Docshipper, startup basée à Hong Kong, veut casser les codes du secteur de la supply chain, en personnalisant son offre à chaque client. Et souhaite lui fournir une gamme complète de services, de l’approvisionnement, à la distribution, en passant par la logistique. Un projet plutôt ambitieux. Explications avec Nicolas Rahmé, fondateur de la jeune pousse.
Le Moci. Quel est le concept de Docshipper ?
Nicolas Rahmé. Notre entreprise souhaite accompagner le client de A à Z. On les aide à acheter, à transporter et à distribuer. Mais bien évidement, si un client a déjà en interne l’un ou l’autre service, il peut ne prendre que ce qu’il souhaite et s’accommoder en fonction de ses besoins.
Le Moci. Quelle est l’idée de départ ?
Nicolas Rahmé. A chaque étape, les importateurs, comme les exportateurs font face à une industrie archaïque : ils doivent faire appel à un prestataire différent pour chaque étape de la chaîne d’approvisionnement. Par ailleurs, le marché est dominé par des gros acteurs dont les préoccupations sont plutôt focalisées sur la génération de dividendes que l’optimisation de l’expérience de leurs clients.
Pendant mon stage durant mes études, fin 2015, on s’est dit avec mon maître de stage, qu’il y avait quelque chose à faire avec le fret forwarding ou la logistique internationale. Au départ, je n’avais pas pour ambition d’être entrepreneur mais à défaut de trouver ce qui me correspond, je me suis dit qu’il fallait que je le crée.
Le Moci. Comment en êtes-vous arrivé à votre concept ?

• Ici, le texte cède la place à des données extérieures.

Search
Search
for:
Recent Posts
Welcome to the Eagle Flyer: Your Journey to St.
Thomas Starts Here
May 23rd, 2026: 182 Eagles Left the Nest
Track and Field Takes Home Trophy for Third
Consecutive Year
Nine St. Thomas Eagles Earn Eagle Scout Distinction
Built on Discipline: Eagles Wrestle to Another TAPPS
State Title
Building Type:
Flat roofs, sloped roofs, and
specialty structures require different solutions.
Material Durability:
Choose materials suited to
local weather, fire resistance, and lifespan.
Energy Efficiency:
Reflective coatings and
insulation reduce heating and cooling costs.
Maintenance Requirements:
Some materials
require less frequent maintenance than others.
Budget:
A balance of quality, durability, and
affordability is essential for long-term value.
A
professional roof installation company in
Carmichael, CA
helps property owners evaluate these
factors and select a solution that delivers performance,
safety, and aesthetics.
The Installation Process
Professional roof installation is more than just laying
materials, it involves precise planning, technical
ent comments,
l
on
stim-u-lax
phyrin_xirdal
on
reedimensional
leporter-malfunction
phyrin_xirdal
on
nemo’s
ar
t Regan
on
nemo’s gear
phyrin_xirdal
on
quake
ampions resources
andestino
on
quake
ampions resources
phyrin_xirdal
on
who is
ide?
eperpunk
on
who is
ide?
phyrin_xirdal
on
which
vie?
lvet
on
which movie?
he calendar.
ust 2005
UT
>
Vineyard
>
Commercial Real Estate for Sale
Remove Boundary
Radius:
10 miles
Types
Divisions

Nicolas Rahmé. On s’est lancé avec mon ancien maitre de stage, lui sur la partie technique et moi j’avais le côté digital native. D’abord, il a fallu comprendre comment le marché fonctionne, aller chercher les clients, comment marche un network, comment être profitable de manière générale. Fin 2016, on signe des premiers clients qui nous font un retour positif. Au départ, on était basé en Thaïlande, on ne faisait que de la logistique internationale. Le constat était le suivant : on est sur une industrie éclatée avec de nombreux acteurs. Tous les acteurs sont spécialistes sur un domaine particulier. On a pris le schéma inverse : on n’est pas des opérateurs, notre métier c’est de monter un network d’opérateurs. On va se focaliser sur ce qu’on sait faire : du digital marketing pour aller chercher les clients et les ventes. Nous avons une manière de vendre qui casse les codes de l’industrie. On va essayer d’être extrêmement flexible dans notre manière de procéder pour satisfaire les besoins du client.
Le Moci. Comment arrive-t-on à faire sa place face à des géants du secteur ?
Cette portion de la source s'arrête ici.